=== Section Start ===

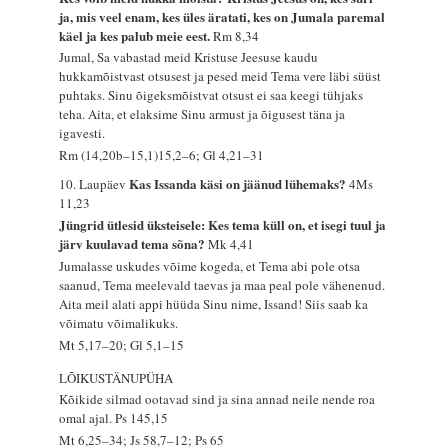
ja, mis veel enam, kes üles äratati, kes on Jumala paremal
käel ja kes palub meie eest.
Rm 8,34
Jumal, Sa vabastad meid Kristuse Jeesuse kaudu
hukkamõistvast otsusest ja pesed meid Tema vere läbi süüst
puhtaks. Sinu õigeksmõistvat otsust ei saa keegi tühjaks
teha. Aita, et elaksime Sinu armust ja õigusest täna ja
igavesti.
Rm (14,20b–15,1)15,2–6; Gl 4,21–31
Kas Issanda käsi on jäänud lühemaks?
10. Laupäev
4Ms
11,23
Jüngrid ütlesid üksteisele: Kes tema küll on, et isegi tuul ja
järv kuulavad tema sõna?
Mk 4,41
Jumalasse uskudes võime kogeda, et Tema abi pole otsa
saanud, Tema meelevald taevas ja maa peal pole vähenenud.
Aita meil alati appi hüüda Sinu nime, Issand! Siis saab ka
võimatu võimalikuks.
Mt 5,17–20; Gl 5,1–15
LÕIKUSTÄNUPÜHA
Kõikide silmad ootavad sind ja sina annad neile nende roa
omal ajal.
Ps 145,15
Mt 6,25–34; Js 58,7–12; Ps 65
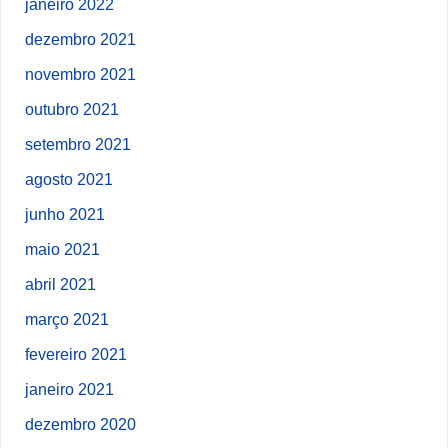
janeiro 2022
dezembro 2021
novembro 2021
outubro 2021
setembro 2021
agosto 2021
junho 2021
maio 2021
abril 2021
março 2021
fevereiro 2021
janeiro 2021
dezembro 2020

=== Section End ===

■ What is expected: Every line from the start of the material through the line containing "LÕIKUSTÄNUPÜHA" is needed exactly as written; the pictures are not.

■ Task result:
ja, mis veel enam, kes üles äratati, kes on Jumala paremal
käel ja kes palub meie eest.
Rm 8,34
Jumal, Sa vabastad meid Kristuse Jeesuse kaudu
hukkamõistvast otsusest ja pesed meid Tema vere läbi süüst
puhtaks. Sinu õigeksmõistvat otsust ei saa keegi tühjaks
teha. Aita, et elaksime Sinu armust ja õigusest täna ja
igavesti.
Rm (14,20b–15,1)15,2–6; Gl 4,21–31
Kas Issanda käsi on jäänud lühemaks?
10. Laupäev
4Ms
11,23
Jüngrid ütlesid üksteisele: Kes tema küll on, et isegi tuul ja
järv kuulavad tema sõna?
Mk 4,41
Jumalasse uskudes võime kogeda, et Tema abi pole otsa
saanud, Tema meelevald taevas ja maa peal pole vähenenud.
Aita meil alati appi hüüda Sinu nime, Issand! Siis saab ka
võimatu võimalikuks.
Mt 5,17–20; Gl 5,1–15
LÕIKUSTÄNUPÜHA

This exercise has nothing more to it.